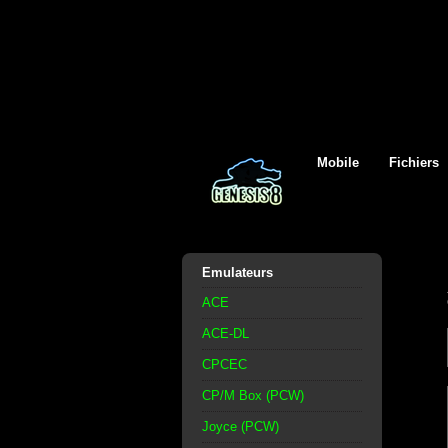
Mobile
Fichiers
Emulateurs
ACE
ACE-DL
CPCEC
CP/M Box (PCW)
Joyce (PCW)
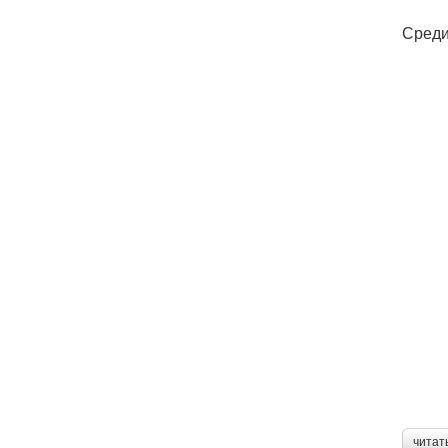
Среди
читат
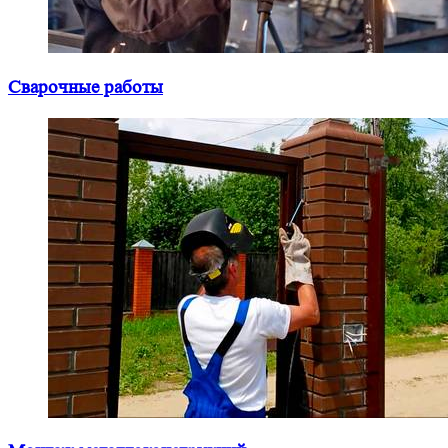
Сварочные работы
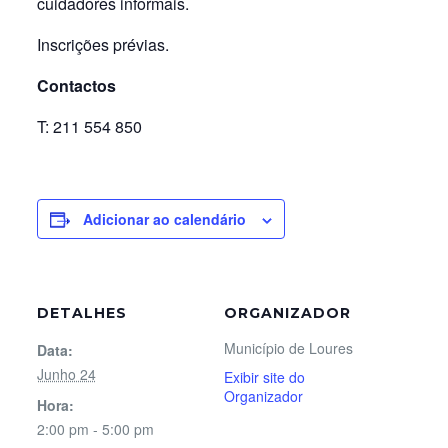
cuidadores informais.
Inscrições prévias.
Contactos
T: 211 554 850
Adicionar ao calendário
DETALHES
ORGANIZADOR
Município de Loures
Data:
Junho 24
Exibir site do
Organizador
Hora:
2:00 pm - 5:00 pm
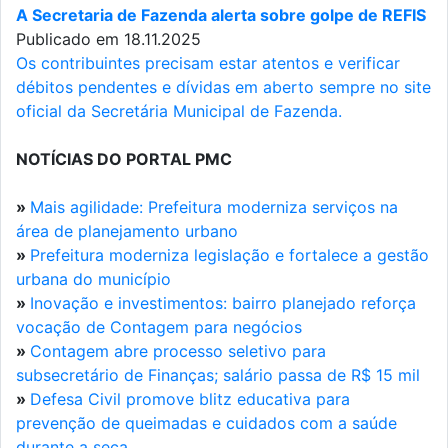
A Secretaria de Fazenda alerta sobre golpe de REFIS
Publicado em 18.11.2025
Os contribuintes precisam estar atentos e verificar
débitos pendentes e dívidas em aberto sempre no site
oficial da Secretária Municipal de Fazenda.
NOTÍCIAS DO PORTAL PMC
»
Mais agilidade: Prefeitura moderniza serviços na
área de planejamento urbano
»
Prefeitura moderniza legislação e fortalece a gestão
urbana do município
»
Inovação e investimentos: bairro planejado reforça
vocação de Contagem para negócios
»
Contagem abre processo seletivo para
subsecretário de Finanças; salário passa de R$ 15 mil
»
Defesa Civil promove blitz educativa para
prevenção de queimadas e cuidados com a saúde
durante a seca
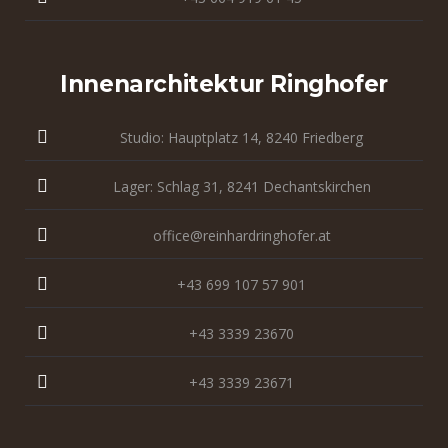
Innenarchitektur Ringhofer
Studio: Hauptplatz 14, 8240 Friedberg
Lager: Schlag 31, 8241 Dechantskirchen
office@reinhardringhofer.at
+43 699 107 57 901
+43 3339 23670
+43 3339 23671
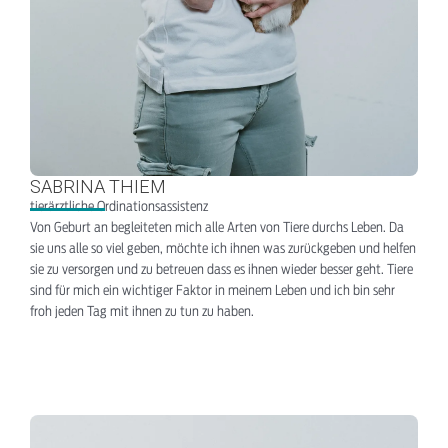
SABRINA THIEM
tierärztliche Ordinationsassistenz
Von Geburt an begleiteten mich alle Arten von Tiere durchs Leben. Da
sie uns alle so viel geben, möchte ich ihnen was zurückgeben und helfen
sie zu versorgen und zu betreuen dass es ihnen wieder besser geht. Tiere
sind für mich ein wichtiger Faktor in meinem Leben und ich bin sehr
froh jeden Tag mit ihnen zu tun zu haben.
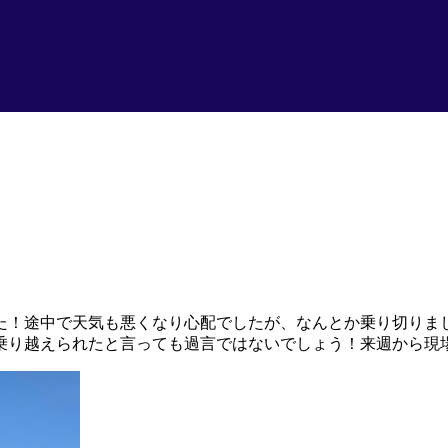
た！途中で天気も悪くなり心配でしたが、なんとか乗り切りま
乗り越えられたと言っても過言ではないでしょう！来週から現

────

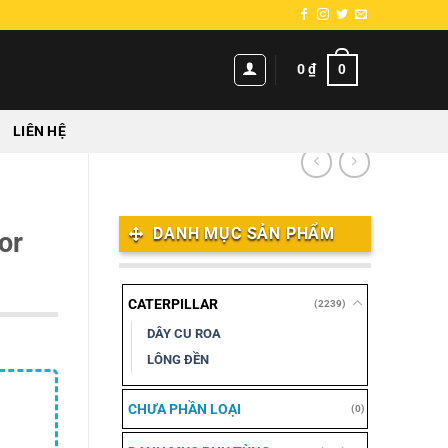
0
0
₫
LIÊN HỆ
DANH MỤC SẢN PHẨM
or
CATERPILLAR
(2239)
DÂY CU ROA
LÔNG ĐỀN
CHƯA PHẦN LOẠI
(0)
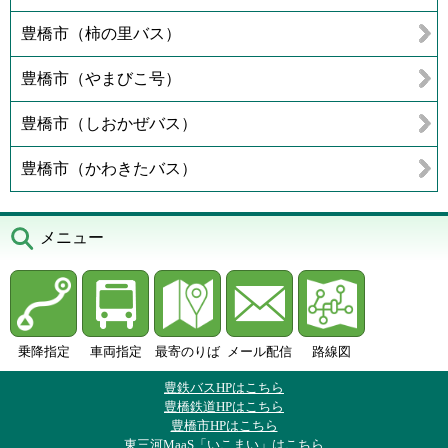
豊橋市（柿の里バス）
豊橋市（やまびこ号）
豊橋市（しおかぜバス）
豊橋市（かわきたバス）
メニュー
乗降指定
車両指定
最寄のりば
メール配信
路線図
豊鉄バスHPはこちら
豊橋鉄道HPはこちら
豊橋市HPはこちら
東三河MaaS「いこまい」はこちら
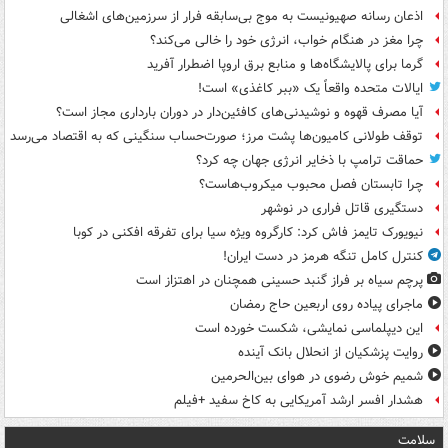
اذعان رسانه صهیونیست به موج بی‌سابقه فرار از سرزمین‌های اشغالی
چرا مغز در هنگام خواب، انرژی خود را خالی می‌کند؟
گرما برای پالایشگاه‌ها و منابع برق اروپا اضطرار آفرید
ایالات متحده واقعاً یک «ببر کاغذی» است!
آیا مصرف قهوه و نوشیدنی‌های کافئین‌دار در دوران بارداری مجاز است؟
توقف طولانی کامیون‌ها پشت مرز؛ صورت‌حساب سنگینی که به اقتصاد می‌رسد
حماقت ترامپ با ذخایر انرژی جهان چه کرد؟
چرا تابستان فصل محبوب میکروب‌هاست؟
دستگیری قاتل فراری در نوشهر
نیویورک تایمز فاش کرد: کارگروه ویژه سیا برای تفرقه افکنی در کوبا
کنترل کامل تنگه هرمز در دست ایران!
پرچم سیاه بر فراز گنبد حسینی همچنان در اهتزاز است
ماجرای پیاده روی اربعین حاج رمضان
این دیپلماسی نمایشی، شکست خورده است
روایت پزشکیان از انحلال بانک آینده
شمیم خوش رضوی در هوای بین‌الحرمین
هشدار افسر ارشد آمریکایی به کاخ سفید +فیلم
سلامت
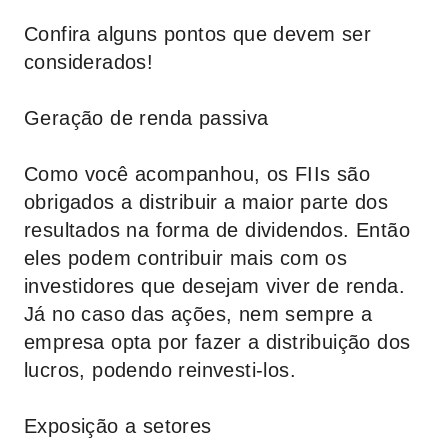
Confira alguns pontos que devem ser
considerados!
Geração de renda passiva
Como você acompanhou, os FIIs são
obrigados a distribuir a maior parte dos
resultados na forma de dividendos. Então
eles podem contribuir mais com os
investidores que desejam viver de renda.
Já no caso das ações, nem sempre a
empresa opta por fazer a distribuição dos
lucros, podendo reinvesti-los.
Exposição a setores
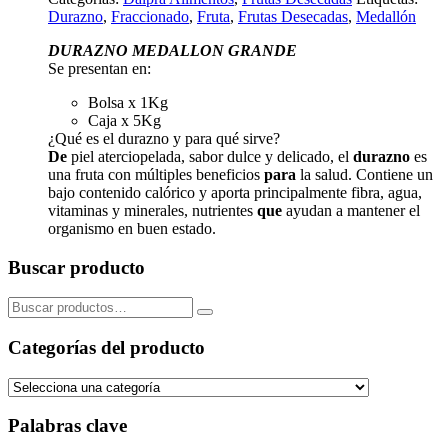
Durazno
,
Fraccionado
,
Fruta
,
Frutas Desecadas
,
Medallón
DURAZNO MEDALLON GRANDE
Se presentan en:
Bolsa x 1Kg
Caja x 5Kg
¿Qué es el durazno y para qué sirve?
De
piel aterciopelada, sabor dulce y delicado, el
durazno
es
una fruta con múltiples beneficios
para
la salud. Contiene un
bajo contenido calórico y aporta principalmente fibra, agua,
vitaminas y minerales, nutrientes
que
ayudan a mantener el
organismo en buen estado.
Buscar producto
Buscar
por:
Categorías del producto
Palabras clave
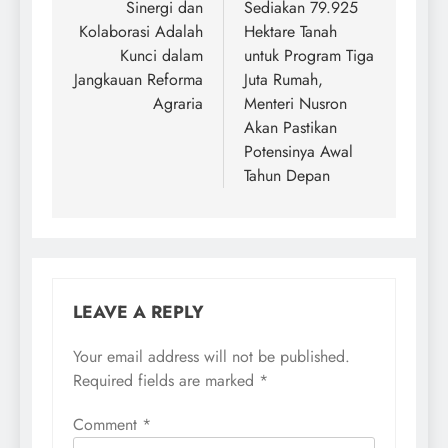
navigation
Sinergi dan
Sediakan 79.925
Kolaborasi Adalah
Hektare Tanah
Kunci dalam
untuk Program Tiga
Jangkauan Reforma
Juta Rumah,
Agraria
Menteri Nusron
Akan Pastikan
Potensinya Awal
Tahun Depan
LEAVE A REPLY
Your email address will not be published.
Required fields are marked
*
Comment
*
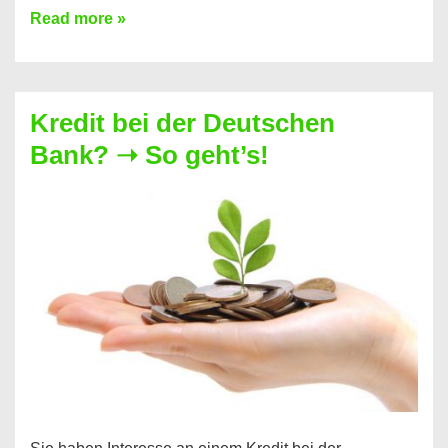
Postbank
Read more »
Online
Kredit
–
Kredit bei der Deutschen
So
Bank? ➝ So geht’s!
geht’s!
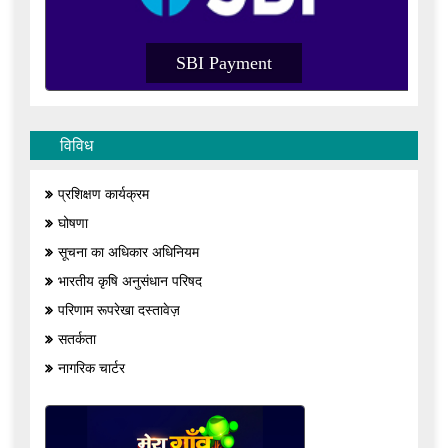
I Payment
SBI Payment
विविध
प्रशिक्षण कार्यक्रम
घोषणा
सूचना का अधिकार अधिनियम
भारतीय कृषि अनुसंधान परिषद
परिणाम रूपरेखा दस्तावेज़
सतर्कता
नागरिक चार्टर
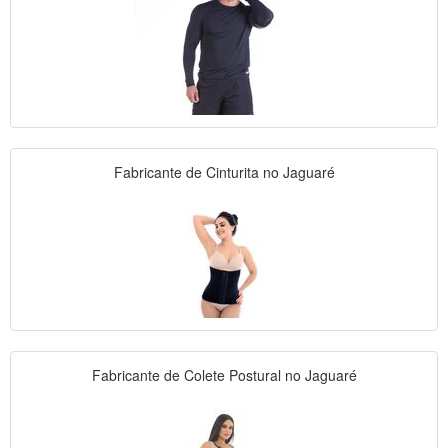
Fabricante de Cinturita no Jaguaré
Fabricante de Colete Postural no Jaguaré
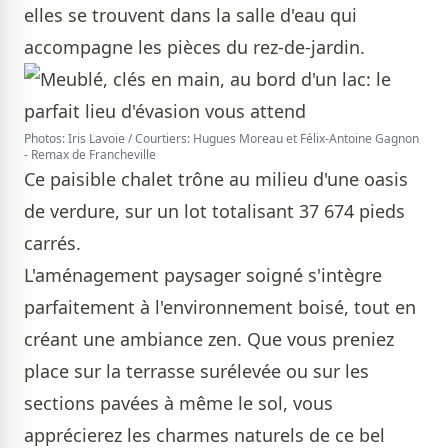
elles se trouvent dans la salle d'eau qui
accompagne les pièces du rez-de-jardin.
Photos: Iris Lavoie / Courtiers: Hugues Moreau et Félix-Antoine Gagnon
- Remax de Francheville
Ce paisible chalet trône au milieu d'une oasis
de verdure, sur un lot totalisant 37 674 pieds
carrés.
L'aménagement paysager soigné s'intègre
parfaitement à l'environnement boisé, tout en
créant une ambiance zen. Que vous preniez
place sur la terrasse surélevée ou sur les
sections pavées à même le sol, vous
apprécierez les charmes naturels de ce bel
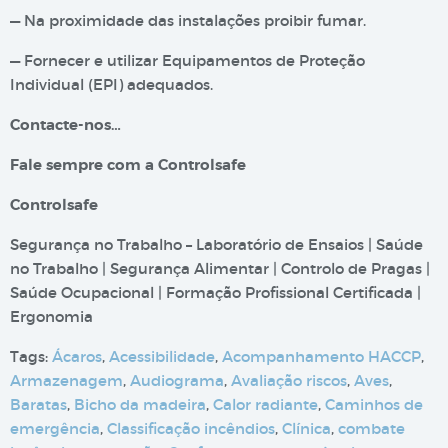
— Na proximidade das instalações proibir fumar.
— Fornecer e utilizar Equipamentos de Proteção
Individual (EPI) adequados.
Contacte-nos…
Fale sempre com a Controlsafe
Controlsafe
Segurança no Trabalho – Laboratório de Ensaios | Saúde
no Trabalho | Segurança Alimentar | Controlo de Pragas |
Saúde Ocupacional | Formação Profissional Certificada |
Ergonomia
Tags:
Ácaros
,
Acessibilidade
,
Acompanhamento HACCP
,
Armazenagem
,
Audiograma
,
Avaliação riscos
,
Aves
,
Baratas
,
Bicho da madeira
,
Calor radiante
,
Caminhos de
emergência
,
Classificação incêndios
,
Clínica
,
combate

────

Scan the material above for the word "mich", and copy each line where it appears.

Von Geburt an begleiteten mich alle Arten von Tiere durchs Leben. Da
sind für mich ein wichtiger Faktor in meinem Leben und ich bin sehr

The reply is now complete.